We share the concern that there are thousands of important homeopathic remedies that are currently being used, but which are not actually listed in the HPUS.  First, know that the CPG 400.400 makes provision for these non-HPUS remedies saying that non-HPUS homeopathic medicines can be manufactured if documentation is provided.

Second, while this provision is useful, we are fully aware of the critical need to include all these homeopathic medicines within the HPUS and will direct our broader legislative strategy to accomplish this objective.  Again, the FDA’s proposed Draft Guidance will define all homeopathic medicines as technically illegal.

Failing to file the petition would have left the homeopathy community open to actions that could devastate the homeopathy industry long before a legislative solution is achieved. We plan to continue working to create strong legislation to protect homeopathy while also pursuing our petition with the FDA.

If you have not read our petition yet, please read it.  We welcome all comments from individuals or groups that are constructive.  The FDA has opened a comment docket for our petition and we encourage you to file your comments.  Like the FDA, we read each comment and use that feedback to inform our overall strategy.

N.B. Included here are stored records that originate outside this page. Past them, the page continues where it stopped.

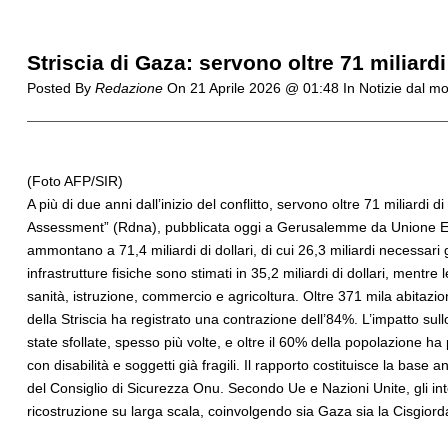
Striscia di Gaza: servono oltre 71 miliardi 
Posted By
Redazione
On
21 Aprile 2026 @ 01:48
In Notizie dal m
(Foto AFP/SIR)
A più di due anni dall’inizio del conflitto, servono oltre 71 miliar
Assessment” (Rdna), pubblicata oggi a Gerusalemme da Unione Euro
ammontano a 71,4 miliardi di dollari, di cui 26,3 miliardi necessari gi
infrastrutture fisiche sono stimati in 35,2 miliardi di dollari, mentre
sanità, istruzione, commercio e agricoltura. Oltre 371 mila abitazio
della Striscia ha registrato una contrazione dell’84%. L’impatto su
state sfollate, spesso più volte, e oltre il 60% della popolazione 
con disabilità e soggetti già fragili. Il rapporto costituisce la base a
del Consiglio di Sicurezza Onu. Secondo Ue e Nazioni Unite, gli in
ricostruzione su larga scala, coinvolgendo sia Gaza sia la Cisgiord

As mothers, we aren’t afraid to act boldly when necessary, putting words and promises into action. And, we aren’t afraid of taking on the FDA.  Since we formed in January of this year, we have:

·         -personally visited over 100 congressional offices.

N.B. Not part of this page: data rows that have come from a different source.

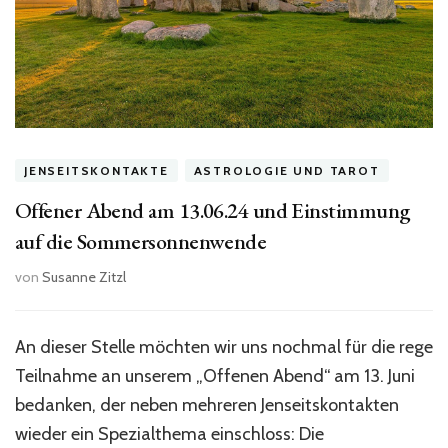
JENSEITSKONTAKTE
ASTROLOGIE UND TAROT
Offener Abend am 13.06.24 und Einstimmung
auf die Sommersonnenwende
von
Susanne Zitzl
An dieser Stelle möchten wir uns nochmal für die rege
Teilnahme an unserem „Offenen Abend“ am 13. Juni
bedanken, der neben mehreren Jenseitskontakten
wieder ein Spezialthema einschloss: Die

·         -had in-person appointments with over a dozen congressional representatives.

·         -been the only homeopathy organization in the United States to hold in-person meetings with the FDA regarding the Draft Guidance on homeopathy, including continued dialogue.

·         -submitted over 62 pages of legal arguments and documents to the FDA.

·         -produced dozens of videos, keeping our members and followers informed with frequent updates.

·         -continuously managed over 100 volunteer moms who are taking action to protect homeopathy.

We seek at all times to keep the homeopathy community united. We believe that we will only succeed as a community if we stick together. The key to our unity is consultation and collaboration that leads to consensus and then action. But, successful collaboration can only be based on accurate and complete information which is why we are circulating this piece to the homeopathy community.

We invite you to collaborate with us and to communicate your ideas and concerns. We look forward to working with all of you in the homeopathy community to reach a solution that will protect homeopathy for the long term.

1.      Compliance Policy Guide, sec. 400.400 under “LABELING” reads: “Documentation must be provided to support that those products or ingredients which are not recognized officially in the HPUS, an addendum to it, or its supplements are generally recognized as homeopathic products or ingredients.”